What good looks like
The organisations that handle data migration well do a few things differently:
They start early
Data profiling and quality assessment begin during the design phase — not after it. The migration team is in the room when process decisions are being made.
They treat data as a first-class workstream
Data migration has its own governance, plan, dedicated resources, and steering representation. It's not a sub-task of the technical team.
They establish traceability
Every process change triggers a review of the data mapping specification. When a new field becomes mandatory, the migration team knows the same day.
They bridge the expertise gap
Domain knowledge and technical migration capability sit in the same team — not in separate silos. The people building the ETL engine understand the data.
They build a robust ETL engine early
Automated extraction, transformation, and loading — repeatable, auditable, and maintained alongside the process design.

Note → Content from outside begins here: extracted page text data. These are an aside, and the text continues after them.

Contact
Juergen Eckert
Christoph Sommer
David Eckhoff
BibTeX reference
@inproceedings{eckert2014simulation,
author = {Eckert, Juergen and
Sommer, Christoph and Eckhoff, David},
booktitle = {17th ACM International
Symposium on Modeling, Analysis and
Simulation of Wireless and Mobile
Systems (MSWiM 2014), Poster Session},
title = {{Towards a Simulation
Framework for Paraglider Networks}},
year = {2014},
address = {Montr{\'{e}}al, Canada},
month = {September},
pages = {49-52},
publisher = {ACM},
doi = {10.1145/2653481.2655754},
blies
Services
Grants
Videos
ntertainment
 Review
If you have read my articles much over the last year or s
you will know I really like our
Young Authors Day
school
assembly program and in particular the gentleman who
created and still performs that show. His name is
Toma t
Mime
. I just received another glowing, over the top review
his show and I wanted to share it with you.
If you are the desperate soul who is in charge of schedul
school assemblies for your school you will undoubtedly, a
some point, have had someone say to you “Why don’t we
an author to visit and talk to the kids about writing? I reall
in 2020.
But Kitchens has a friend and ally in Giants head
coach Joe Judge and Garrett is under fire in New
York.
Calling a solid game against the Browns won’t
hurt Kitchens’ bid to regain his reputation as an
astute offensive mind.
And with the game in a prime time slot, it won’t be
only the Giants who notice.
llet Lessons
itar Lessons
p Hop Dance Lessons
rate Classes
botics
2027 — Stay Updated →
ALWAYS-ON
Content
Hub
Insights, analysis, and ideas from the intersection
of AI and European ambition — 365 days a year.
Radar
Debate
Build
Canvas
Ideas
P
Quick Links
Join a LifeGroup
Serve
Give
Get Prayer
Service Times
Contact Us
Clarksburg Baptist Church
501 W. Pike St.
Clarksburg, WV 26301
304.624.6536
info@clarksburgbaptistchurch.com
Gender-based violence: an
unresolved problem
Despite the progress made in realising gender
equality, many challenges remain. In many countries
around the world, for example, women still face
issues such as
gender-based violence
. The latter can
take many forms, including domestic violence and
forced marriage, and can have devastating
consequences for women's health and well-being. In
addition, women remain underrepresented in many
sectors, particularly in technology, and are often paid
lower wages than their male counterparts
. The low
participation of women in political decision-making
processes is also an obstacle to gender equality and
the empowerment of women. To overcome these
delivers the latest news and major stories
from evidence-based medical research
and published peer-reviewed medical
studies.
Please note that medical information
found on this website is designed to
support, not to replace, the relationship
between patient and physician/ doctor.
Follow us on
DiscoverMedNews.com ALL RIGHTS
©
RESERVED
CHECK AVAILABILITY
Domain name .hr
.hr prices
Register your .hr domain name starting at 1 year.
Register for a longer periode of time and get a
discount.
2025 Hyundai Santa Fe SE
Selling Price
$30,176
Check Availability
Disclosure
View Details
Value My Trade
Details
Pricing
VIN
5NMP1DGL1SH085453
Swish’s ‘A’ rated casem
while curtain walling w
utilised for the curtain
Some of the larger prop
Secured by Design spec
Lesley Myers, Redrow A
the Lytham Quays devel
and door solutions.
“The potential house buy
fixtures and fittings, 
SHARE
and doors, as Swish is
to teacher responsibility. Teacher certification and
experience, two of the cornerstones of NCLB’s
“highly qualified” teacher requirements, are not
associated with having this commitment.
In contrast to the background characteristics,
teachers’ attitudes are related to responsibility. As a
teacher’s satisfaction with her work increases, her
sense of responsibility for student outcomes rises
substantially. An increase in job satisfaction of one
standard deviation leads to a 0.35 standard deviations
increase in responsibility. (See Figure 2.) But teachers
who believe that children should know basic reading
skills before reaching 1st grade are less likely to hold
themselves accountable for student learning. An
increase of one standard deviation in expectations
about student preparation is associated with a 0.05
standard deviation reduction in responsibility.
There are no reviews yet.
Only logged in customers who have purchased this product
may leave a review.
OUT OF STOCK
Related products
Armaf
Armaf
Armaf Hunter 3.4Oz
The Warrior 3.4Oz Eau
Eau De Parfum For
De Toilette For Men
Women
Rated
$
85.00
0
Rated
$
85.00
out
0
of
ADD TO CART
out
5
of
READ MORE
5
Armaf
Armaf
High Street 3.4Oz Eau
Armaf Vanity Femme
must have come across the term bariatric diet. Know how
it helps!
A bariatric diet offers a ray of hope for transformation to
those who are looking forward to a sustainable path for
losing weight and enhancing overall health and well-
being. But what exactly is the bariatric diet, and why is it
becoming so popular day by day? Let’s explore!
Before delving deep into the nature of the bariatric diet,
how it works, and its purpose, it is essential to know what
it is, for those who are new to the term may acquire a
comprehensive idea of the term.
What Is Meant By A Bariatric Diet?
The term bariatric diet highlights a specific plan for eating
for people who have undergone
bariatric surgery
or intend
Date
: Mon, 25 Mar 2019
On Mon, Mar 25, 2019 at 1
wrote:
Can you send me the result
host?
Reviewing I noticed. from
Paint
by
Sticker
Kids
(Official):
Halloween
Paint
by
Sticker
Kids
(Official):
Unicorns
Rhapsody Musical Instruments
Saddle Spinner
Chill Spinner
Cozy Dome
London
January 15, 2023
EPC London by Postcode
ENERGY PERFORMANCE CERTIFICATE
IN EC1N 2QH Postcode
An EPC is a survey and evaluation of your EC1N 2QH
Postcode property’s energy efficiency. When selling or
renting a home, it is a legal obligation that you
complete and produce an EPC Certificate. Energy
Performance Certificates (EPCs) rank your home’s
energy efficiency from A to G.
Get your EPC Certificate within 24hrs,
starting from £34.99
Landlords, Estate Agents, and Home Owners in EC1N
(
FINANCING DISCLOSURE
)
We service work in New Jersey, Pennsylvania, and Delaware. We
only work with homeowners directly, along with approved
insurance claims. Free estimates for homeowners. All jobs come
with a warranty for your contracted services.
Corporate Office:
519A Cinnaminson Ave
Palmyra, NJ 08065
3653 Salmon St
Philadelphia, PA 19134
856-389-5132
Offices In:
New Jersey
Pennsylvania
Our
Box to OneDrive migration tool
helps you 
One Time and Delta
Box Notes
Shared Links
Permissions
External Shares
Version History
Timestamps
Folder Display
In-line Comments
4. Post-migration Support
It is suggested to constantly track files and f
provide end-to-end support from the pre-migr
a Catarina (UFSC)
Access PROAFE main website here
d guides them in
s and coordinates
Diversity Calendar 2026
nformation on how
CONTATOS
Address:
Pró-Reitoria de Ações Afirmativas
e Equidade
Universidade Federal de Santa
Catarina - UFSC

Not spreadsheets.
They run trial migrations relentlessly
Not one mock go-live at the end — multiple iterations throughout, each refining the data, the process, and the timing.
They plan for trust
Day-one data quality determines whether end users trust the new system. They invest in data stewardship, reconciliation, and rapid-response teams.
The bottom line
Data migration is not a technical exercise. It's a programme-level strategic risk that needs to be governed, funded, and managed with the same rigour as process design, change management, and system integration.
If your programme treats data as someone else's problem — as a task to be squeezed into the final weeks before go-live — you are building on foundations that will crack under pressure. The examples above prove that the cost of getting it wrong isn't a few weeks of rework. It's failed go-lives, lost revenue, regulatory exposure, and in extreme cases, business failure.
The silent killer earns its name precisely because nobody hears it coming until it's too late.